* Your task: Copy each line containing "сертификат" from the listing below.

----------------

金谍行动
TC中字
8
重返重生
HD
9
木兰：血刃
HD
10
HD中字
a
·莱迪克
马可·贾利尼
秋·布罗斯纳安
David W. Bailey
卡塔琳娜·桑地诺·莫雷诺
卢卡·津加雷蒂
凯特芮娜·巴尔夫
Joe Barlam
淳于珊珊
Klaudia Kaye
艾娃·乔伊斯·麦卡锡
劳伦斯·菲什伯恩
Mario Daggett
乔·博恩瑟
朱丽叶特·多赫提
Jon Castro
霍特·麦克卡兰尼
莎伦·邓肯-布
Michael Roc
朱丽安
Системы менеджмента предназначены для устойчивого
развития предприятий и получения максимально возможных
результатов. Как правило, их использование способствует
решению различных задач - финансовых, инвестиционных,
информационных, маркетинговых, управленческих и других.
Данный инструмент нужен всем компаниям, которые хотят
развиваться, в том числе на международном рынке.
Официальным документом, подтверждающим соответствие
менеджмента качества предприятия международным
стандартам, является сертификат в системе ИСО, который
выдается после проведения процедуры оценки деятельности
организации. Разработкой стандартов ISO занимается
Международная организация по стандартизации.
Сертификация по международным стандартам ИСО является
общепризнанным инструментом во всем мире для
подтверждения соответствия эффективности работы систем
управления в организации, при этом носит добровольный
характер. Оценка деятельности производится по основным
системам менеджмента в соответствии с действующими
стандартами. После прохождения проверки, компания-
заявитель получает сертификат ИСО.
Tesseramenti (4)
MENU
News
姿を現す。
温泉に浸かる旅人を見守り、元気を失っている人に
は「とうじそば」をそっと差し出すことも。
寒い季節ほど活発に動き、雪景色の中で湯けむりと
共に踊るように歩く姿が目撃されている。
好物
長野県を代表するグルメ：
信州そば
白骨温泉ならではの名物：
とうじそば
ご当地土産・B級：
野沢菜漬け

----------------

* Answer to this exercise:
стандартам, является сертификат в системе ИСО, который
заявитель получает сертификат ИСО.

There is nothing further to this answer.